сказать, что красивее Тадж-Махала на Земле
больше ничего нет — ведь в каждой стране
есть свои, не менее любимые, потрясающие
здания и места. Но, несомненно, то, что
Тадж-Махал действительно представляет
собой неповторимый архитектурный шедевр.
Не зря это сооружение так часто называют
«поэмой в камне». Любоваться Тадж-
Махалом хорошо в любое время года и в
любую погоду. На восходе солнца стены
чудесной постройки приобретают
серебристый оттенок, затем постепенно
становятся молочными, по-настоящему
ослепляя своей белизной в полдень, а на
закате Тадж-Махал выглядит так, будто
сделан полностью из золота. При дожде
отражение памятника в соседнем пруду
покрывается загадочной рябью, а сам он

◆ ◆ ◆ ◆ ◆

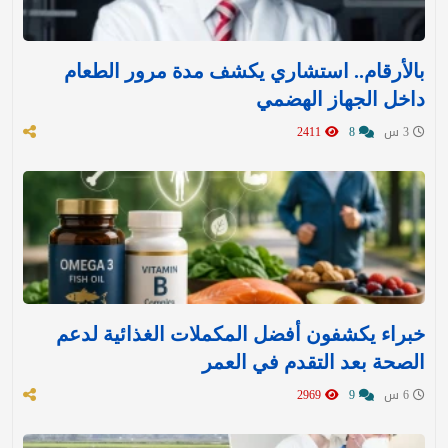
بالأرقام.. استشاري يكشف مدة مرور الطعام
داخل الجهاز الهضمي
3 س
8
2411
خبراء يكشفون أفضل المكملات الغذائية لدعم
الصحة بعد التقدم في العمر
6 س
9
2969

◆ ◆ ◆ ◆ ◆

WORK ORDER
All lines above containing the string "Тадж" are to be collected.

ANSWER BELOW
сказать, что красивее Тадж-Махала на Земле
Тадж-Махал действительно представляет
«поэмой в камне». Любоваться Тадж-
закате Тадж-Махал выглядит так, будто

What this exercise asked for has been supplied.